Analysis-Australia’s DIY pension funds lose millions on crypto bets, investors not sweating it

By Lewis Jackson

SYDNEY (Reuters) – Thousands of Australians who used do-it-yourself (DIY) pension funds to bet on cryptocurrencies face hundreds of millions of dollars in losses, jeopardising their savings in a scheme originally set up to ensure adequate retirement income.

    These risky bets are possible as DIY or self-managed superannuation funds (SMSFs) fall outside the remit of the prudential regulator that oversees professionally managed funds, thereby allowing them to invest with fewer restrictions.

DIY pension funds account for a fourth of Australia’s A$3.4 trillion ($2.29 trillion) pension pool. Tens of thousands set up such funds over the pandemic, pouring money set aside for retirement into markets, including cryptocurrency. But regulators can do little more than warn about the risks.

Peter, 50, who describes himself as a “bitcoiner”, is among those who is content to ignore the warnings.

He moved his A$130,000 nest egg from an Australian pension fund into an SMSF and invested it in bitcoin in 2021. At one point his fund was up A$100,000 as bitcoin scaled an all-time high, but is now “underwater” after prices crashed.

However, Peter continues to buy bitcoin.

“My conviction hasn’t changed,” said Peter, without giving his full name to keep his financial affairs private.

“It doesn’t bother me, honestly. After ten years of being on this ride, part of me has died inside when it comes to price.”

And Peter is not alone.

According to Australia’s tax office, more funds are adding cryptocurrencies, although they remain a small minority.

CRYPTO ‘WILL HELP’

There is about A$880 billion in Australia’s SMSFs, with crypto assets accounting for $1.4 billion of that in fiscal 2021. The quantity of crypto assets has likely grown since then.

Regulatory rules require investors to keep assets for retirement, run audits and acknowledge risks, but say nothing about the appropriateness of investments by SMSFs.

That is in stark contrast to measures in some other countries or even Australia’s oversight of the A$2.3 trillion professionally managed pension sector where funds can be barred from taking new members if they underperform.

The tax office does not provide information about portfolio losses.
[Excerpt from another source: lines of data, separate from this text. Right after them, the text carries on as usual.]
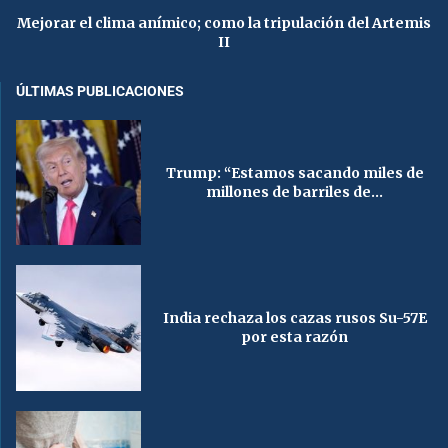
Mejorar el clima anímico; como la tripulación del Artemis
II
ÚLTIMAS PUBLICACIONES
Trump: “Estamos sacando miles de
millones de barriles de...
India rechaza los cazas rusos Su-57E
por esta razón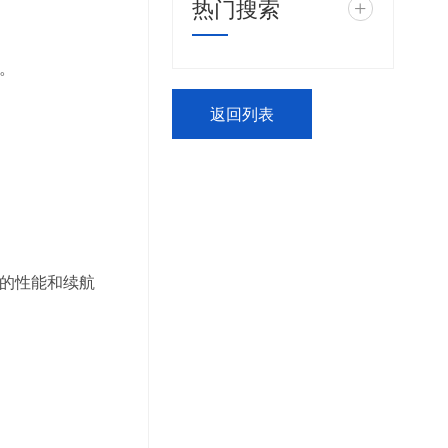
热门搜索
+
。
返回列表
的性能和续航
However, bitcoin prices, near $24,000 now, are 16% below the 2021 trough and 60% below the 2021 peak.

Assuming an average 40% decline would imply an almost A$600 million drop in the value of SMSF cryptocurrency investments, Reuters calculations show.
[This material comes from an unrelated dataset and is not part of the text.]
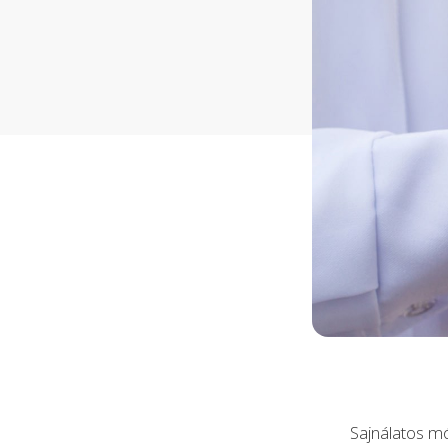
Sajnálatos m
This estimate was validated by Liam Shorte, a financial planner specialising in SMSFs.

“Most of the people I’m dealing with got in late,” he says.

But crypto loyalists believe the asset class should be judged over decades, not days.

“If I want an early retirement, this will help,” said Ken, a 47-year old professional who piled into cryptocurrency in May 2021 after first checking with his wife.

He bought more than A$100,000 of bitcoin and ether via his SMSF, accounting for 10-20% of the fund.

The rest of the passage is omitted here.